[Recorded data]

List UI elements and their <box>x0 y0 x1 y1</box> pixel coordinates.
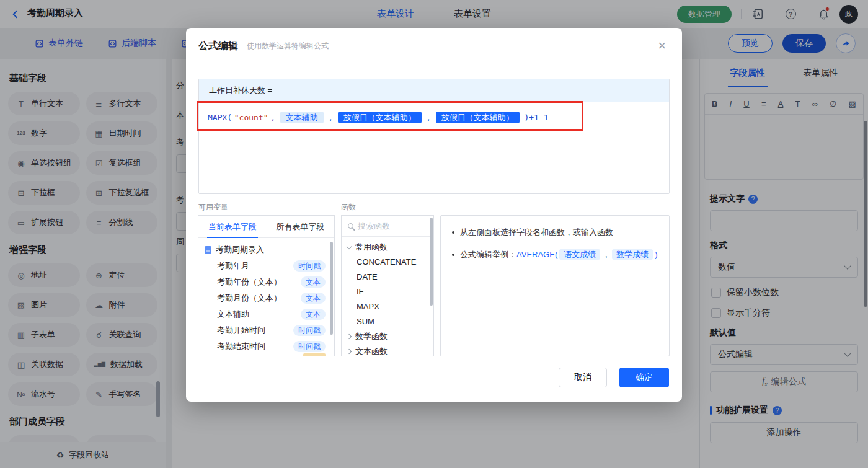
close-icon[interactable]: × <box>658 39 670 53</box>
variables-label: 可用变量 <box>198 202 228 213</box>
formula-input-area[interactable]: MAPX( "count" , 文本辅助 , 放假日（文本辅助） , 放假日（文… <box>199 102 669 134</box>
function-group-header[interactable]: 数学函数 <box>342 329 433 344</box>
formula-token[interactable]: , <box>426 113 431 122</box>
function-group-header[interactable]: 文本函数 <box>342 344 433 356</box>
formula-editor-modal: 公式编辑 使用数学运算符编辑公式 × 工作日补休天数 = MAPX( "coun… <box>186 28 682 402</box>
function-group: 数学函数 <box>342 329 433 344</box>
variable-field-row[interactable]: 考勤月份（文本） 文本 <box>198 290 334 306</box>
example-field-chip: 数学成绩 <box>612 249 653 260</box>
example-function: AVERAGE( <box>516 250 557 259</box>
variable-field-name: 考勤结束时间 <box>217 341 265 352</box>
confirm-button[interactable]: 确定 <box>619 368 669 387</box>
field-type-badge: 时间戳 <box>293 341 326 352</box>
cancel-button[interactable]: 取消 <box>559 368 607 387</box>
function-item[interactable]: CONCATENATE <box>342 255 433 270</box>
variable-field-row[interactable]: 考勤开始时间 时间戳 <box>198 322 334 338</box>
formula-target: 工作日补休天数 = <box>199 79 669 102</box>
function-group: 常用函数 CONCATENATE DATE IF MAPX SUM <box>342 240 433 329</box>
formula-token[interactable]: )+1-1 <box>524 113 548 122</box>
formula-editor-box: 工作日补休天数 = MAPX( "count" , 文本辅助 , 放假日（文本辅… <box>198 79 670 194</box>
search-icon <box>348 223 353 229</box>
variable-field-name: 考勤月份（文本） <box>217 293 281 304</box>
functions-label: 函数 <box>341 202 356 213</box>
modal-footer: 取消 确定 <box>559 368 669 387</box>
function-item[interactable]: SUM <box>342 314 433 329</box>
help-line-2: 公式编辑举例：AVERAGE(语文成绩，数学成绩) <box>452 248 658 262</box>
example-field-chip: 语文成绩 <box>559 249 600 260</box>
formula-token[interactable]: , <box>270 113 275 122</box>
modal-header: 公式编辑 使用数学运算符编辑公式 × <box>186 28 682 64</box>
variable-field-name: 文本辅助 <box>217 309 249 320</box>
variables-tab[interactable]: 所有表单字段 <box>267 216 335 237</box>
modal-title: 公式编辑 <box>198 40 238 53</box>
variable-field-name: 考勤开始时间 <box>217 325 265 336</box>
variable-field-row[interactable]: 考勤结束时间 时间戳 <box>198 338 334 355</box>
variable-field-row[interactable]: 文本辅助 文本 <box>198 306 334 322</box>
function-item[interactable]: DATE <box>342 270 433 285</box>
modal-subtitle: 使用数学运算符编辑公式 <box>247 41 329 51</box>
app-root: 考勤周期录入 表单设计 表单设置 数据管理 ? 政 <box>0 0 868 468</box>
functions-scrollbar[interactable] <box>430 218 433 306</box>
formula-token[interactable]: 放假日（文本辅助） <box>338 112 422 123</box>
formula-token[interactable]: 文本辅助 <box>280 112 324 123</box>
variables-tabs: 当前表单字段 所有表单字段 <box>198 216 334 238</box>
caret-down-icon <box>347 244 352 249</box>
variables-scrollbar[interactable] <box>330 242 333 335</box>
bullet-icon <box>452 231 454 234</box>
functions-panel: 搜索函数 常用函数 CONCATENATE DATE <box>341 215 434 356</box>
form-root-node[interactable]: 考勤周期录入 <box>198 242 334 258</box>
function-item[interactable]: MAPX <box>342 299 433 314</box>
formula-token[interactable]: , <box>328 113 333 122</box>
function-tree: 常用函数 CONCATENATE DATE IF MAPX SUM <box>342 237 433 356</box>
field-type-badge: 时间戳 <box>293 260 326 272</box>
variable-field-name: 考勤年份（文本） <box>217 276 281 288</box>
function-item[interactable]: IF <box>342 285 433 299</box>
formula-token[interactable]: MAPX( <box>208 113 232 122</box>
search-placeholder: 搜索函数 <box>358 221 390 232</box>
variables-tab[interactable]: 当前表单字段 <box>198 216 267 237</box>
bullet-icon <box>452 254 454 256</box>
field-type-badge: 时间戳 <box>293 325 326 336</box>
function-group: 文本函数 <box>342 344 433 356</box>
caret-right-icon <box>347 334 352 339</box>
caret-right-icon <box>347 349 352 354</box>
field-type-badge: 文本 <box>301 309 326 320</box>
function-search-input[interactable]: 搜索函数 <box>342 216 433 237</box>
function-group-header[interactable]: 常用函数 <box>342 240 433 255</box>
formula-help-panel: 从左侧面板选择字段名和函数，或输入函数 公式编辑举例：AVERAGE(语文成绩，… <box>440 215 670 356</box>
clipped-badge <box>303 353 326 356</box>
formula-token[interactable]: 放假日（文本辅助） <box>436 112 520 123</box>
variable-field-name: 考勤年月 <box>217 260 249 272</box>
variables-panel: 当前表单字段 所有表单字段 考勤周期录入 考勤年月 时间戳 考勤 <box>198 215 335 356</box>
field-type-badge: 文本 <box>301 293 326 304</box>
variable-field-row[interactable]: 考勤年月 时间戳 <box>198 258 334 274</box>
variables-list: 考勤周期录入 考勤年月 时间戳 考勤年份（文本） 文本 考勤月份（文本） <box>198 238 334 355</box>
form-doc-icon <box>205 246 211 254</box>
help-line-1: 从左侧面板选择字段名和函数，或输入函数 <box>452 226 658 239</box>
field-type-badge: 文本 <box>301 276 326 288</box>
formula-token[interactable]: "count" <box>234 113 268 122</box>
variable-field-row[interactable]: 考勤年份（文本） 文本 <box>198 274 334 290</box>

:: Task requirements ::
Could you please write out the entries exactly as they are, with every picture left out?

:: Exercise result ::
List UI elements and their <box>x0 y0 x1 y1</box> pixel coordinates.
close-icon[interactable]: × <box>658 39 670 53</box>
variables-label: 可用变量 <box>198 202 228 213</box>
formula-input-area[interactable]: MAPX( "count" , 文本辅助 , 放假日（文本辅助） , 放假日（文… <box>199 102 669 134</box>
function-group-header[interactable]: 数学函数 <box>342 329 433 344</box>
formula-token[interactable]: , <box>426 113 431 122</box>
function-group-header[interactable]: 文本函数 <box>342 344 433 356</box>
formula-editor-modal: 公式编辑 使用数学运算符编辑公式 × 工作日补休天数 = MAPX( "coun… <box>186 28 682 402</box>
function-group: 数学函数 <box>342 329 433 344</box>
variable-field-row[interactable]: 考勤月份（文本） 文本 <box>198 290 334 306</box>
example-field-chip: 数学成绩 <box>612 249 653 260</box>
example-function: AVERAGE( <box>516 250 557 259</box>
variable-field-name: 考勤结束时间 <box>217 341 265 352</box>
confirm-button[interactable]: 确定 <box>619 368 669 387</box>
field-type-badge: 时间戳 <box>293 341 326 352</box>
cancel-button[interactable]: 取消 <box>559 368 607 387</box>
function-item[interactable]: CONCATENATE <box>342 255 433 270</box>
variable-field-row[interactable]: 考勤开始时间 时间戳 <box>198 322 334 338</box>
formula-target: 工作日补休天数 = <box>199 79 669 102</box>
function-group: 常用函数 CONCATENATE DATE IF MAPX SUM <box>342 240 433 329</box>
formula-token[interactable]: )+1-1 <box>524 113 548 122</box>
formula-editor-box: 工作日补休天数 = MAPX( "count" , 文本辅助 , 放假日（文本辅… <box>198 79 670 194</box>
search-icon <box>348 223 353 229</box>
variable-field-name: 考勤月份（文本） <box>217 293 281 304</box>
functions-label: 函数 <box>341 202 356 213</box>
modal-footer: 取消 确定 <box>559 368 669 387</box>
function-item[interactable]: SUM <box>342 314 433 329</box>
help-line-2: 公式编辑举例：AVERAGE(语文成绩，数学成绩) <box>452 248 658 262</box>
example-field-chip: 语文成绩 <box>559 249 600 260</box>
formula-token[interactable]: , <box>270 113 275 122</box>
modal-header: 公式编辑 使用数学运算符编辑公式 × <box>186 28 682 64</box>
variable-field-name: 文本辅助 <box>217 309 249 320</box>
variables-tab[interactable]: 所有表单字段 <box>267 216 335 237</box>
modal-title: 公式编辑 <box>198 40 238 53</box>
variable-field-name: 考勤开始时间 <box>217 325 265 336</box>
variable-field-row[interactable]: 考勤结束时间 时间戳 <box>198 338 334 355</box>
variable-field-row[interactable]: 文本辅助 文本 <box>198 306 334 322</box>
function-item[interactable]: DATE <box>342 270 433 285</box>
modal-subtitle: 使用数学运算符编辑公式 <box>247 41 329 51</box>
app-root: 考勤周期录入 表单设计 表单设置 数据管理 ? 政 <box>0 0 868 468</box>
functions-scrollbar[interactable] <box>430 218 433 306</box>
formula-token[interactable]: 放假日（文本辅助） <box>338 112 422 123</box>
formula-token[interactable]: 文本辅助 <box>280 112 324 123</box>
variables-tabs: 当前表单字段 所有表单字段 <box>198 216 334 238</box>
caret-down-icon <box>347 244 352 249</box>
variables-scrollbar[interactable] <box>330 242 333 335</box>
bullet-icon <box>452 231 454 234</box>
functions-panel: 搜索函数 常用函数 CONCATENATE DATE <box>341 215 434 356</box>
form-root-node[interactable]: 考勤周期录入 <box>198 242 334 258</box>
function-item[interactable]: MAPX <box>342 299 433 314</box>
formula-token[interactable]: , <box>328 113 333 122</box>
function-tree: 常用函数 CONCATENATE DATE IF MAPX SUM <box>342 237 433 356</box>
field-type-badge: 时间戳 <box>293 260 326 272</box>
variable-field-name: 考勤年份（文本） <box>217 276 281 288</box>
function-item[interactable]: IF <box>342 285 433 299</box>
formula-token[interactable]: MAPX( <box>208 113 232 122</box>
search-placeholder: 搜索函数 <box>358 221 390 232</box>
variables-tab[interactable]: 当前表单字段 <box>198 216 267 237</box>
bullet-icon <box>452 254 454 256</box>
field-type-badge: 时间戳 <box>293 325 326 336</box>
function-group: 文本函数 <box>342 344 433 356</box>
caret-right-icon <box>347 334 352 339</box>
caret-right-icon <box>347 349 352 354</box>
field-type-badge: 文本 <box>301 309 326 320</box>
function-search-input[interactable]: 搜索函数 <box>342 216 433 237</box>
function-group-header[interactable]: 常用函数 <box>342 240 433 255</box>
formula-help-panel: 从左侧面板选择字段名和函数，或输入函数 公式编辑举例：AVERAGE(语文成绩，… <box>440 215 670 356</box>
clipped-badge <box>303 353 326 356</box>
formula-token[interactable]: 放假日（文本辅助） <box>436 112 520 123</box>
variable-field-name: 考勤年月 <box>217 260 249 272</box>
variables-panel: 当前表单字段 所有表单字段 考勤周期录入 考勤年月 时间戳 考勤 <box>198 215 335 356</box>
field-type-badge: 文本 <box>301 293 326 304</box>
variable-field-row[interactable]: 考勤年月 时间戳 <box>198 258 334 274</box>
variables-list: 考勤周期录入 考勤年月 时间戳 考勤年份（文本） 文本 考勤月份（文本） <box>198 238 334 355</box>
form-doc-icon <box>205 246 211 254</box>
help-line-1: 从左侧面板选择字段名和函数，或输入函数 <box>452 226 658 239</box>
field-type-badge: 文本 <box>301 276 326 288</box>
formula-token[interactable]: "count" <box>234 113 268 122</box>
variable-field-row[interactable]: 考勤年份（文本） 文本 <box>198 274 334 290</box>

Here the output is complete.